In the BeAT-HF trial, when you look at the demographic of patients, the etiology of the heart failure in that trial was 65% coronary artery disease. So, that’s especially in the United States, it is actually the main reason for heart failure with reduced ejection fraction.
And so, in that way, first and foremost I’m a cardiologist. I see plenty of general cardiology and cardiology consultation, but I do spend most of my time in the cath lab doing a lot of diagnostic angiography and then percutaneous intervention. So, we’re, in many ways, especially with STEMI and non-STEMI, the first responders of meeting these patients who are going to go on to either improve their EF on medical therapy, only if it’s non-ischemic, or with revascularization of one sort or another. And if they become our patients for the long-term, which most of them do, this is how I meet a lot of my heart failure patients. So, it’s an interesting sort of paradox that’s happened over the last, I don’t know, 30 to 40 years that now patients are surviving their myocardial infarctions, but the incidence of heart failure is paradoxically increasing because they’re surviving. So, that’s my answer to that particular question.
For patients with multi-vessel coronary disease though, sadly sometimes, as you all know, time is of the essence and you can revascularize and maybe they’re just not going to improve and there’s plenty of also non-ischemics who don’t improve and then the question becomes, what is the answer? How can we make them feel better? And so, that’s really where this Barostim device comes in. Especially in NYHA class II/III where there’s a window of opportunity to try to make them feel better.

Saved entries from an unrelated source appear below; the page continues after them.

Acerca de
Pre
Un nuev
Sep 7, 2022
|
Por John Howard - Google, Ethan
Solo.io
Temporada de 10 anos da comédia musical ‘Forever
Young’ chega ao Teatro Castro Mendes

I just want to briefly review the implant procedure. It involves suturing a single electrode on the carotid sinus outside of the vasculature, as was just discussed, through a small incision in the neck, similar to an endarterectomy exposure. The lead is tunneled over the clavicle and connected to a subcutaneously implanted pulse generator in a standard device pocket. The Barostim device is about the size of a pacemaker and the procedure takes about an hour or less. Patients can typically go home the same day and, as was said, there’s no hardware in the heart or the vasculature. Currently the device is implanted by surgeons with experience in the carotid space, so that would include vascular surgeons or cardiothoracic surgeons.
Dr. Howard:
I have cases that are similar. We talk about these cases at conferences and what’s really hypothesis generating to me is the change in heart failure trajectory that this device has probably provided this patient, right. With all those admissions and all that morbidity, that patient is probably headed toward the mortality in the near future if something doesn’t change and so you’ve implanted a low-risk device that’s safe and now he’s really on a different trajectory.
Dr. Kenigsberg:
I wanted to mention a couple things. First off, most of these implantations worldwide are done by thoracic and cardiothoracic surgeons, although I myself do have experience with implantation of this device. And it can be safely and effectively done by a skilled electrophysiologist with experience working in the space.

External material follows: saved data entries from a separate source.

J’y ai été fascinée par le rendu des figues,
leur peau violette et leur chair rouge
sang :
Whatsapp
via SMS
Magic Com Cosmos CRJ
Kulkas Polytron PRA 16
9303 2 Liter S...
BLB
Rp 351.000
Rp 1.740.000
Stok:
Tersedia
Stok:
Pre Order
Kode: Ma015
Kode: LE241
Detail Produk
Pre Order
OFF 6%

Another thing that I have noticed after implantation is that there’s more room for me once the patient reaches steady state to up-titrate guideline-directed medical therapy, namely beta blockers. So not only do we get them off diuretics, which is helpful, we can also increase the other three pillars of heart failure therapy.
Dr. Economides:
Well, I want to thank our audience for listening and thank you both, Dr. Brian Howard and Dr. David Kenigsberg, for joining me and for sharing all of your valuable insights and expertise. It was great speaking with you today.
Dr. Howard:
This was a real pleasure discussing this topic that is extremely important to our heart failure patients with you two experts and I appreciate the opportunity to be here.
Dr. Economides:
Thank you.
Dr. Kenigsberg:
Thank you as well guys. My pleasure.